Law as Reproduction and Revolution by Bryant G. Garth Pdf
A free open access ebook is available upon publication. Learn more at www.luminosoa.org This sweeping book details the extent to which the legal revolution emanating from the US has transformed legal hierarchies of power across the globe, while also analyzing the conjoined global histories of law and social change from the Middle Ages to today. It examines the global proliferation of large corporate law firms—a US invention—along with US legal education approaches geared toward those corporate law firms. This neoliberal-inspired revolution attacks complacent legal oligarchies in the name of America-inspired modernism. Drawing on the combined histories of the legal profession, imperial transformations, and the enduring and conservative role of cosmopolitan elites at the top of legal hierarchies, the book details case studies in India, Hong Kong, South Korea, Japan, and China to explain how interconnected legal histories are stories of both revolution and reproduction. Theoretically and methodologically ambitious, it offers a wholly new approach to studying interrelated fields across time and geographies.

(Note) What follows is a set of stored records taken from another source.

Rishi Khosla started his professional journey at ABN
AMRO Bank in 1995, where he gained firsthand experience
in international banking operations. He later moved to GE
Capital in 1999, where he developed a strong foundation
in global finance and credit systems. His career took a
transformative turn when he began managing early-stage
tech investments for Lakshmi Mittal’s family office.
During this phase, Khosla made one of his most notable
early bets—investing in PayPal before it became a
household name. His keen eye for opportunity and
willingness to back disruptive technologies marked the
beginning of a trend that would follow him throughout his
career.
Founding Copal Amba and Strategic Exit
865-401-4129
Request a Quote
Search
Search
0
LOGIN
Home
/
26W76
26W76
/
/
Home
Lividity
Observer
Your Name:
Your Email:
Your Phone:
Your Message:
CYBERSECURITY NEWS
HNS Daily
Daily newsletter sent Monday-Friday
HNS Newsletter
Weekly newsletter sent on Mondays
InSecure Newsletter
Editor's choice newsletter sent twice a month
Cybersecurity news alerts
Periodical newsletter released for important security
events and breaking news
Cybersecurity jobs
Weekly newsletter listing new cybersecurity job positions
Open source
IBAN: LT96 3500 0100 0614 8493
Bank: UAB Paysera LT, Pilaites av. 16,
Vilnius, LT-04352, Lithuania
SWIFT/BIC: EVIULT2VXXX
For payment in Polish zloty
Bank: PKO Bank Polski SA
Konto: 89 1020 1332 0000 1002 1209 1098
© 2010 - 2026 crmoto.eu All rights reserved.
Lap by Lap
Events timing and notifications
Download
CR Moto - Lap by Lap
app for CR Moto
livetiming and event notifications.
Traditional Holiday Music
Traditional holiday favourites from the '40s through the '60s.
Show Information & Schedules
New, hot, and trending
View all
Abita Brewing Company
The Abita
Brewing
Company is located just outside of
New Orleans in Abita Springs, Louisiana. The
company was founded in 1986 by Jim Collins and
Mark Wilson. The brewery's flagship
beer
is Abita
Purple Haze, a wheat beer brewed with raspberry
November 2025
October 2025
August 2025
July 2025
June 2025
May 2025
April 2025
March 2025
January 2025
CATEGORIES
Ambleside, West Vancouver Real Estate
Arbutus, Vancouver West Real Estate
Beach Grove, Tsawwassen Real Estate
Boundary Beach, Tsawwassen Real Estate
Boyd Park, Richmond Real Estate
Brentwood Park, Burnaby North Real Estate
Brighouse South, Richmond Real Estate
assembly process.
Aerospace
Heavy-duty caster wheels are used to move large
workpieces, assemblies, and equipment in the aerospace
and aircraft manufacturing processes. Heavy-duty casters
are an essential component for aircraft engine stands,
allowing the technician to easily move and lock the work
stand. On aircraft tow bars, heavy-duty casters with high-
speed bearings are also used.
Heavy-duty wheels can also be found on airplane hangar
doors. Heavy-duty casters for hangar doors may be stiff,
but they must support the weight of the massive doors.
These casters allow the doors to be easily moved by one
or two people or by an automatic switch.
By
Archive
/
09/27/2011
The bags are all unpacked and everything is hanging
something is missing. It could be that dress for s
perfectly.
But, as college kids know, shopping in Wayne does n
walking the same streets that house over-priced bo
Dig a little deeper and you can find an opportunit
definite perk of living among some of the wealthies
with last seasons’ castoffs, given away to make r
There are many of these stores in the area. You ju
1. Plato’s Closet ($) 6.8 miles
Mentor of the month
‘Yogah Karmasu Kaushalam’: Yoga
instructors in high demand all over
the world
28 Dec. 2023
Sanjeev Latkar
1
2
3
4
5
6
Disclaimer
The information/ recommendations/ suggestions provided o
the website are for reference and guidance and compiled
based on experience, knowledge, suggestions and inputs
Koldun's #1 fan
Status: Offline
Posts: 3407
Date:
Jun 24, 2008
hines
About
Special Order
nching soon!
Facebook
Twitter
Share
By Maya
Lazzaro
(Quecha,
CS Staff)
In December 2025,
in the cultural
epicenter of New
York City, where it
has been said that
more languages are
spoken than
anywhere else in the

Author : Matej Accetto,Katja Škrubej,Joseph H. H. Weiler Publisher : Taylor & Francis Page : 352 pages File Size : 41,7 Mb Release : 2024-04-23 Category : Law ISBN : 9781040023273
Law and Revolution by Matej Accetto,Katja Škrubej,Joseph H. H. Weiler Pdf
The last one hundred years have seen a number of events that could be perceived as disruptive challenges to the normal operation of the legal order. Some have been disruptive innovations of technologies or business practices, others social changes or constitutional transformations, further buttressed by the impact of globalisation and interdependence affecting the development of international, transnational and global law. Coincidentally, this period of one hundred years has been bookended by two pandemics, themselves disruptive realities testing the resilience as well as the adaptability of the legal regimes. A hundred years ago, the founding dean of a newly established law faculty beginning its mission amid the ashes of the First World War and the disintegration of the only remaining European empire gave an opening lecture exploring the role of law and judges in the face of revolutionary societal changes. Drawing upon that important text, this edited volume explores similar challenges for law brought about by various disruptive realities. The collection looks at the past as well as the future. Following the text of the opening lecture by Pitamic, the contributions are grouped under five headings, dealing with the law and revolution in 1918, the challenges posed for law by the seemingly more gradual political or technological transformations, the effects of globalisation and the changing world, with the final contributions reassessing the law, its methodologies and traditional paradigms including, in the epilogue, the challenges posed for law the recent disruptive reality of the Covid-19 pandemic. The book will be of interest to academics, researchers and policy-makers working in the areas of legal history, jurisprudence, constitutional law, law and politics, and law and technology.